• _YOUR TASK_: Write out the records again exactly and exclude the pictures.

• _Recorded data_:
-------
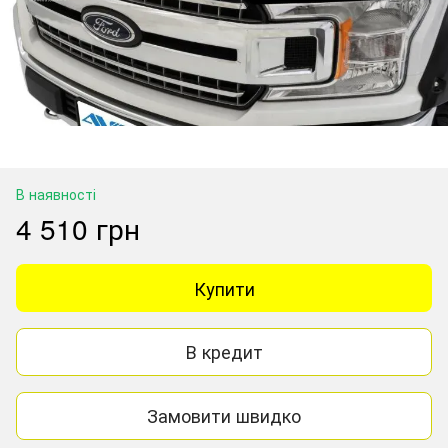
В наявності
4 510 грн
Купити
В кредит
Замовити швидко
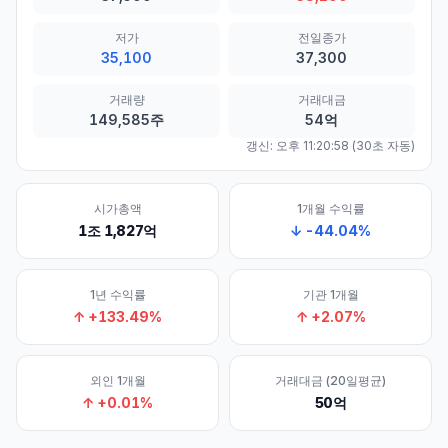
저가
전일종가
35,100
37,300
거래량
거래대금
149,585주
54억
갱신:
오후 11:20:58
(30초 자동)
시가총액
1개월 수익률
1조 1,827억
↓
-44.04
%
1년 수익률
기관 1개월
↑
+
133.49
%
↑
+
2.07
%
외인 1개월
거래대금 (20일평균)
↑
+
0.01
%
50억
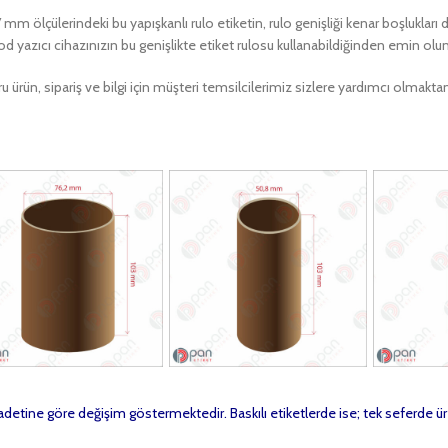
7
mm ölçülerindeki bu yapışkanlı rulo etiketin, rulo genişliği kenar boşluklar
od yazıcı cihazınızın bu genişlikte etiket rulosu kullanabildiğinden emin olu
u ürün, sipariş ve bilgi için müşteri temsilcilerimiz sizlere yardımcı olma
t adetine göre değişim göstermektedir. Baskılı etiketlerde ise; tek seferde ür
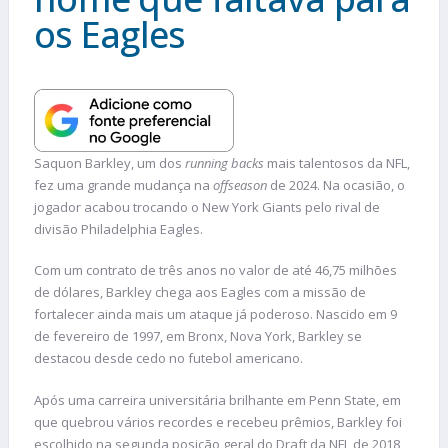
os Eagles
Saquon Barkley, um dos
running backs
mais talentosos da NFL,
fez uma grande mudança na
offseason
de 2024. Na ocasião, o
jogador acabou trocando o New York Giants pelo rival de
divisão Philadelphia Eagles.
Com um contrato de três anos no valor de até 46,75 milhões
de dólares, Barkley chega aos Eagles com a missão de
fortalecer ainda mais um ataque já poderoso​. Nascido em 9
de fevereiro de 1997, em Bronx, Nova York, Barkley se
destacou desde cedo no futebol americano.
Após uma carreira universitária brilhante em Penn State, em
que quebrou vários recordes e recebeu prêmios, Barkley foi
escolhido na segunda posição geral do Draft da NFL de 2018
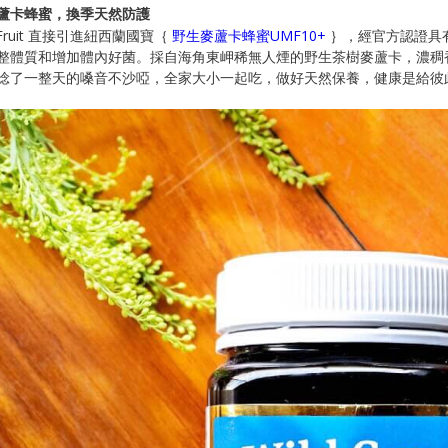
蘆卡蜂蜜，換季天然防護
yFruit 直接引進紐西蘭國寶｛
野生麥蘆卡蜂蜜UMF10+
｝，經官方認證具有
整體質和增加體內好菌。
採自海角東岬稀無人煙的野生茶樹麥蘆卡，濃稠
唸了一整天的嗓音不沙啞，全家大小一起吃，做好天然保養，
健康是給彼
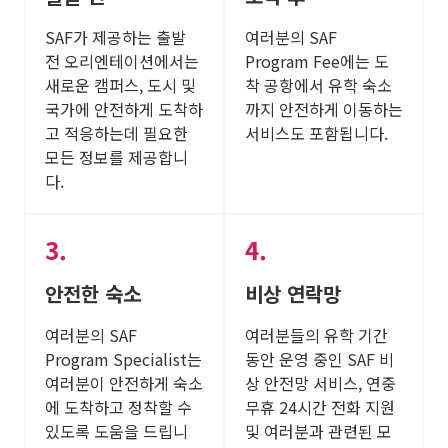
SAF가 제공하는 출발
여러분의 SAF
전 오리엔테이션에서는
Program Fee에는 도
새로운 캠퍼스, 도시 및
착 공항에서 유학 숙소
국가에 안전하게 도착하
까지 안전하게 이동하는
고 적응하는데 필요한
서비스도 포함됩니다.
모든 정보를 제공합니
다.
안전한 숙소
비상 연락망
여러분의 SAF
여러분들의 유학 기간
Program Specialist는
동안 운영 중인 SAF 비
여러분이 안전하게 숙소
상 안전망 서비스, 연중
에 도착하고 정착할 수
무휴 24시간 전화 지원
있도록 도움을 드립니
및 여러분과 관련된 모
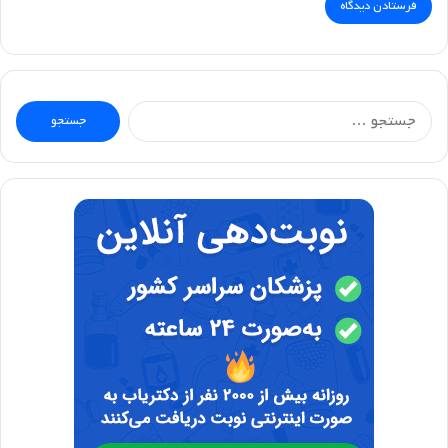
جستجو
برای:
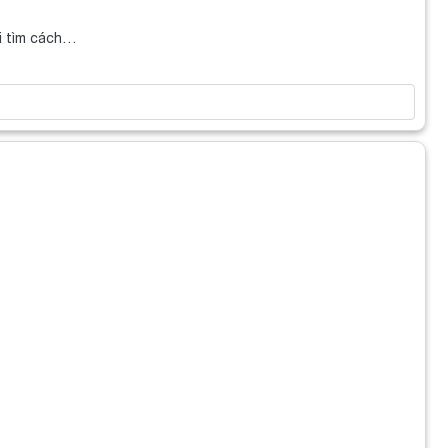
ei tìm cách…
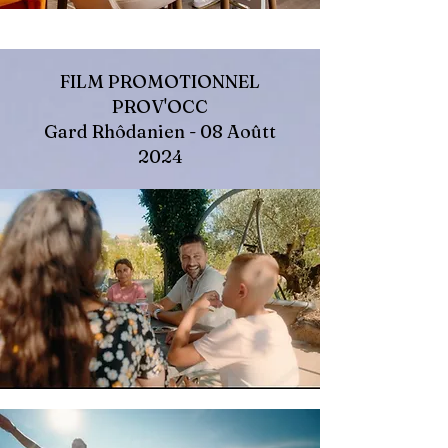
FILM PROMOTIONNEL
PROV'OCC
Gard Rhôdanien - 08 Aoûtt
2024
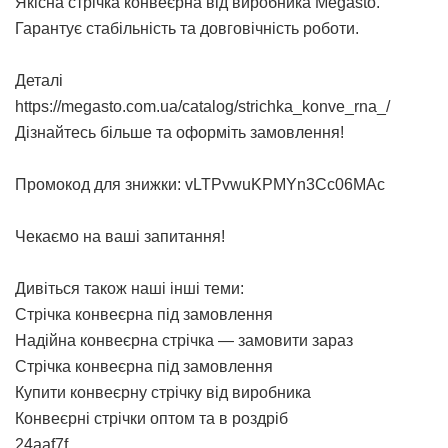
Якісна
стрічка конвеєрна
від виробника Megasto.
Гарантує стабільність та довговічність роботи.
Деталі
https://megasto.com.ua/catalog/strichka_konve_rna_/
Дізнайтесь більше та оформіть замовлення!
Промокод для знижки: vLTPvwuKPMYn3Cc06MAc
Чекаємо на ваші запитання!
Дивіться також наші інші теми:
Стрічка конвеєрна під замовлення
Надійна конвеєрна стрічка — замовити зараз
Стрічка конвеєрна під замовлення
Купити конвеєрну стрічку від виробника
Конвеєрні стрічки оптом та в роздріб
24aaf7f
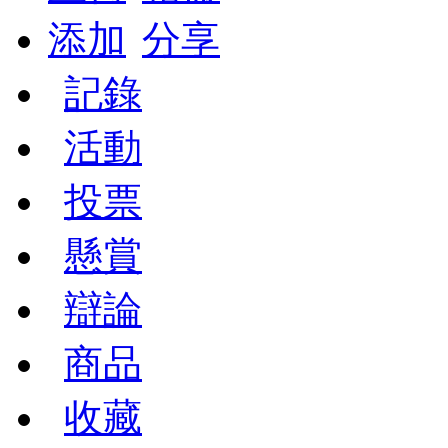
添加
分享
記錄
活動
投票
懸賞
辯論
商品
收藏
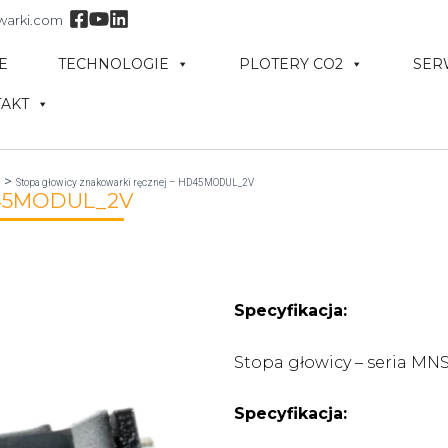
warki.com
E
TECHNOLOGIE
PLOTERY CO2
SER
AKT
Stopa głowicy znakowarki ręcznej – HD45MODUL_2V
HD45MODUL_2V
Specyfikacja:
Stopa głowicy – seria 
Specyfikacja:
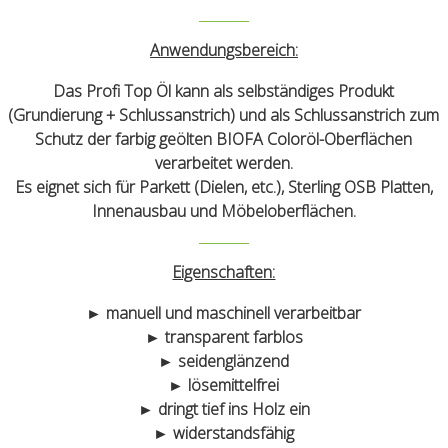
Anwendungsbereich:
Das Profi Top Öl kann als selbständiges Produkt
(Grundierung + Schlussanstrich) und als Schlussanstrich zum
Schutz der farbig geölten BIOFA Coloröl-Oberflächen
verarbeitet werden.
Es eignet sich für Parkett (Dielen, etc.), Sterling OSB Platten,
Innenausbau und Möbeloberflächen.
Eigenschaften:
► manuell und maschinell verarbeitbar
► transparent farblos
► seidenglänzend
► lösemittelfrei
► dringt tief ins Holz ein
► widerstandsfähig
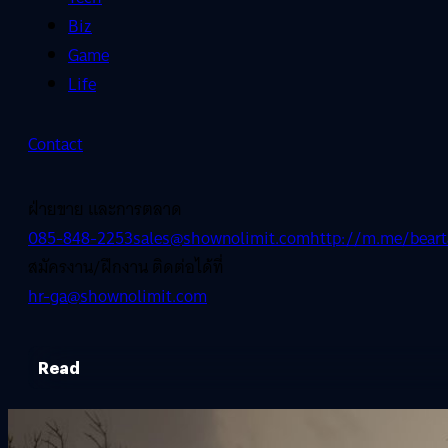
Biz
Game
Life
Contact
ฝ่ายขาย และการตลาด
085-848-2253
sales@shownolimit.com
http://m.me/beart
สมัครงาน/ฝึกงาน ติดต่อได้ที่
hr-ga@shownolimit.com
Read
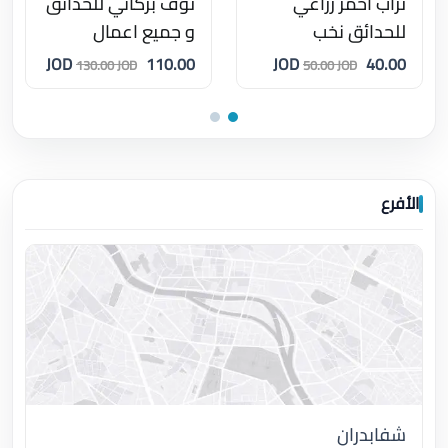
تراب احمر زراعي
توف بركاني للحدائق
للحدائق نخب
و جميع اعمال
الديكور بمقاسات و
110.00 JOD
40.00 JOD
130.00 JOD
50.00 JOD
احجام مختلفة
الأفرع
شفابدران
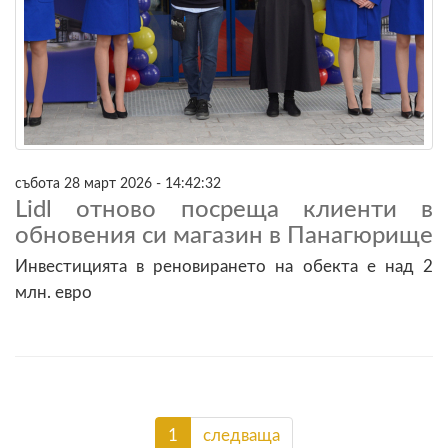
събота 28 март 2026 - 14:42:32
Lidl отново посреща клиенти в
обновения си магазин в Панагюрище
Инвестицията в реновирането на обекта е над 2
млн. евро
1
следваща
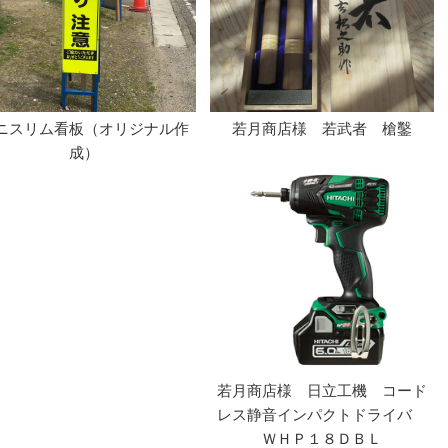
ニスリム看板（オリジナル作
若月商店様 若武者 槍鑿
成）
若月商店様 日立工機 コード
レス静音インパクトドライバ
ＷＨＰ１８ＤＢＬ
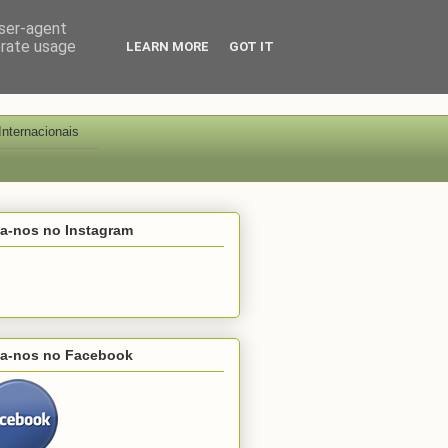
user-agent
erate usage
LEARN MORE
GOT IT
Internacionais
ga-nos no Instagram
ga-nos no Facebook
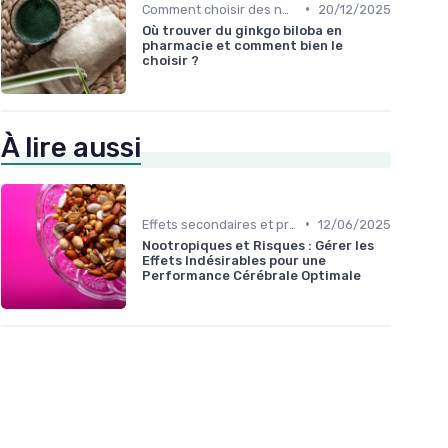
•
Comment choisir des nootropiques
20/12/2025
Où trouver du ginkgo biloba en
pharmacie et comment bien le
choisir ?
À lire aussi
•
Effets secondaires et précautions
12/06/2025
Nootropiques et Risques : Gérer les
Effets Indésirables pour une
Performance Cérébrale Optimale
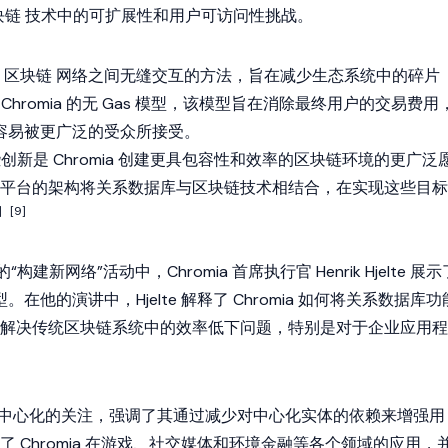
块链
技术中的可扩展性和用户可访问性挑战。
同
区块链
网络之间无缝交互的方法，旨在减少生态系统中的碎片
了 Chromia 的无 Gas 模型，该模型旨在消除最终用户的交易费用
容易被更广泛的受众所接受。
，这些创新是 Chromia 创建更具包容性和效率的区块链环境的更广泛
平台的架构将关系数据库与区块链技术相结合，在实现这些目标
]
[9]
周的“构建新网络”活动中，
Chromia
首席执行官 Henrik Hjelte 展示
。在他的演讲中，Hjelte 解释了 Chromia 如何将关系数据库功
解决传统区块链系统中的效率低下问题，特别是对于企业应用程
台对去中心化的关注，强调了其通过减少对中心化实体的依赖来增强用
 Chromia 在游戏、社交媒体和环境金融等各个领域的应用，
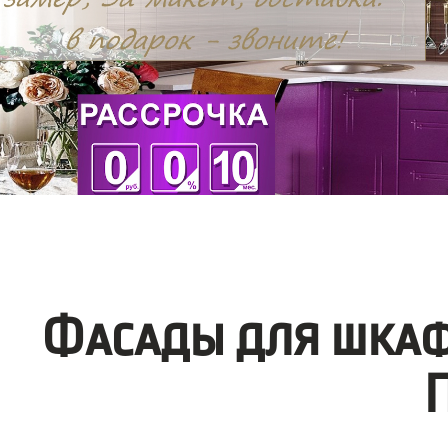
Фасады для шкаф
-------
• _SOLUTION FOR THIS TASK_:
В наявності
4 510 грн
Купити
В кредит
Замовити швидко
저가
전일종가
35,100
37,300
거래량
거래대금
149,585주
54억
갱신:
오후 11:20:58
(30초 자동)
시가총액
1개월 수익률
1조 1,827억
↓
-44.04
%
1년 수익률
기관 1개월
↑
+
133.49
%
↑
+
2.07
%
외인 1개월
거래대금 (20일평균)
↑
+
0.01
%
50억
7
mm ölçülerindeki bu yapışkanlı rulo etiketin, rulo genişliği kenar boşluklar
od yazıcı cihazınızın bu genişlikte etiket rulosu kullanabildiğinden emin olu
u ürün, sipariş ve bilgi için müşteri temsilcilerimiz sizlere yardımcı olma
t adetine göre değişim göstermektedir. Baskılı etiketlerde ise; tek seferde ür
os Eagles
Saquon Barkley, um dos
running backs
mais talentosos da NFL,
fez uma grande mudança na
offseason
de 2024. Na ocasião, o
jogador acabou trocando o New York Giants pelo rival de
divisão Philadelphia Eagles.
Com um contrato de três anos no valor de até 46,75 milhões
de dólares, Barkley chega aos Eagles com a missão de
fortalecer ainda mais um ataque já poderoso​. Nascido em 9
de fevereiro de 1997, em Bronx, Nova York, Barkley se
destacou desde cedo no futebol americano.
Após uma carreira universitária brilhante em Penn State, em
que quebrou vários recordes e recebeu prêmios, Barkley foi
escolhido na segunda posição geral do Draft da NFL de 2018
蘆卡蜂蜜，換季天然防護
yFruit 直接引進紐西蘭國寶｛
野生麥蘆卡蜂蜜UMF10+
｝，經官方認證具有
整體質和增加體內好菌。
採自海角東岬稀無人煙的野生茶樹麥蘆卡，濃稠
唸了一整天的嗓音不沙啞，全家大小一起吃，做好天然保養，
健康是給彼
SAF가 제공하는 출발
여러분의 SAF
전 오리엔테이션에서는
Program Fee에는 도
새로운 캠퍼스, 도시 및
착 공항에서 유학 숙소
국가에 안전하게 도착하
까지 안전하게 이동하는
고 적응하는데 필요한
서비스도 포함됩니다.
모든 정보를 제공합니
다.
안전한 숙소
비상 연락망
여러분의 SAF
여러분들의 유학 기간
Program Specialist는
동안 운영 중인 SAF 비
여러분이 안전하게 숙소
상 안전망 서비스, 연중
에 도착하고 정착할 수
무휴 24시간 전화 지원
있도록 도움을 드립니
및 여러분과 관련된 모
جستجو
برای:
ei tìm cách…
FILM PROMOTIONNEL
PROV'OCC
Gard Rhôdanien - 08 Aoûtt
2024
Якісна
стрічка конвеєрна
від виробника Megasto.
Гарантує стабільність та довговічність роботи.
Деталі
https://megasto.com.ua/catalog/strichka_konve_rna_/
Дізнайтесь більше та оформіть замовлення!
Промокод для знижки: vLTPvwuKPMYn3Cc06MAc
Чекаємо на ваші запитання!
Дивіться також наші інші теми:
Стрічка конвеєрна під замовлення
Надійна конвеєрна стрічка — замовити зараз
Стрічка конвеєрна під замовлення
Купити конвеєрну стрічку від виробника
Конвеєрні стрічки оптом та в роздріб
24aaf7f
添加
分享
記錄
活動
投票
懸賞
辯論
商品
收藏
warki.com
E
TECHNOLOGIE
PLOTERY CO2
SER
AKT
Stopa głowicy znakowarki ręcznej – HD45MODUL_2V
HD45MODUL_2V
Specyfikacja:
Stopa głowicy – seria 
Specyfikacja:
Anwendungsbereich:
Das Profi Top Öl kann als selbständiges Produkt
(Grundierung + Schlussanstrich) und als Schlussanstrich zum
Schutz der farbig geölten BIOFA Coloröl-Oberflächen
verarbeitet werden.
Es eignet sich für Parkett (Dielen, etc.), Sterling OSB Platten,
Innenausbau und Möbeloberflächen.
Eigenschaften:
► manuell und maschinell verarbeitbar
► transparent farblos
► seidenglänzend
► lösemittelfrei
► dringt tief ins Holz ein
► widerstandsfähig
Biz
Game
Life
Contact
ฝ่ายขาย และการตลาด
085-848-2253
sales@shownolimit.com
http://m.me/beart
สมัครงาน/ฝึกงาน ติดต่อได้ที่
hr-ga@shownolimit.com
Read
تراب احمر زراعي
توف بركاني للحدائق
للحدائق نخب
و جميع اعمال
الديكور بمقاسات و
110.00 JOD
40.00 JOD
130.00 JOD
50.00 JOD
احجام مختلفة
الأفرع
شفابدران
събота 28 март 2026 - 14:42:32
Lidl отново посреща клиенти в
обновения си магазин в Панагюрище
Инвестицията в реновирането на обекта е над 2
млн. евро
1
следваща
ニスリム看板（オリジナル作
若月商店様 若武者 槍鑿
成）
若月商店様 日立工機 コード
レス静音インパクトドライバ
ＷＨＰ１８ＤＢＬ
user-agent
erate usage
LEARN MORE
GOT IT
Internacionais
ga-nos no Instagram
ga-nos no Facebook
•
Comment choisir des nootropiques
20/12/2025
Où trouver du ginkgo biloba en
pharmacie et comment bien le
choisir ?
À lire aussi
•
Effets secondaires et précautions
12/06/2025
Nootropiques et Risques : Gérer les
Effets Indésirables pour une
Performance Cérébrale Optimale
块链
技术中的可扩展性和用户可访问性挑战。
同
区块链
网络之间无缝交互的方法，旨在减少生态系统中的碎片
了 Chromia 的无 Gas 模型，该模型旨在消除最终用户的交易费用
容易被更广泛的受众所接受。
，这些创新是 Chromia 创建更具包容性和效率的区块链环境的更广泛
平台的架构将关系数据库与区块链技术相结合，在实现这些目标
]
[9]
周的“构建新网络”活动中，
Chromia
首席执行官 Henrik Hjelte 展示
。在他的演讲中，Hjelte 解释了 Chromia 如何将关系数据库功
解决传统区块链系统中的效率低下问题，特别是对于企业应用程
台对去中心化的关注，强调了其通过减少对中心化实体的依赖来增强用
 Chromia 在游戏、社交媒体和环境金融等各个领域的应用，
Фасады для шкаф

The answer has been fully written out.